As Tom correctly says, "They are the version of themselves they wish to show you." The schtick that anyone can be whatever they purport to be online is so hackneyed, it's even been used in cop shows on TV. Sometimes I think it is like everyone is an attenuated character from some online game, you know?
But in my own case, what you see is what you get. I confine my character creation to my writing, not to my online self. And what I have discovered is that the friends I have met online treat me with substantially more respect than most people I meet in real life, some of whom have known me for many years.
I suspect this has to do with the fact that online, you can put whatever face and voice to somebody that you choose. My own voice has been described as irritating, and people don't hear what I say. But when I write, they "listen" to the words and not the tone of voice delivering them. This lets folks get to know me without judging me on my voice, my "flat affect," or my awkwardness.

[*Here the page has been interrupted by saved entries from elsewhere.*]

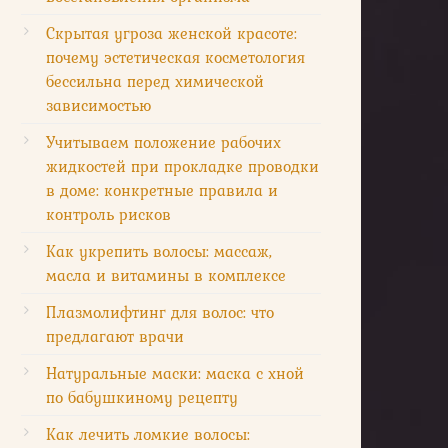
Скрытая угроза женской красоте:
почему эстетическая косметология
бессильна перед химической
зависимостью
Учитываем положение рабочих
жидкостей при прокладке проводки
в доме: конкретные правила и
контроль рисков
Как укрепить волосы: массаж,
масла и витамины в комплексе
Плазмолифтинг для волос: что
предлагают врачи
Натуральные маски: маска с хной
по бабушкиному рецепту
Как лечить ломкие волосы:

For instance, I spend a fair bit of time on a firearms forum where we talk about everything, not just firearms. (The owner & creator of the forum has it organized and compartmented very well; you just go where you want and discuss what's in each sub-forum.) I occasionally get twitted by some of the other members over my loathing of the Stoner-actioned rifles, the US GI M-16, M-4 Carbine, and their civilian cousins the AR-15 sporting rifles; to say that I think the Army adopting them was a mistake is to be very polite. I simply hate rifles that are likely to jam when you need them most, and that's the Poodle Shooter in a nutshell. Once a fellow member accused me of never having fired one. I retorted, politely, with the story of the time I was at the range zeroing my pet Mosin Nagant and came to the aid of a new shooter who had built a "Frankenrifle," an AR-15 assembled out of pieces parts he had bought at gun shows and from online dealers. Perfectly legal, it lets you customize your gun for the kind of shooting you do, and it makes the rifle YOURS, a metaphysical thing you have to experience to understand.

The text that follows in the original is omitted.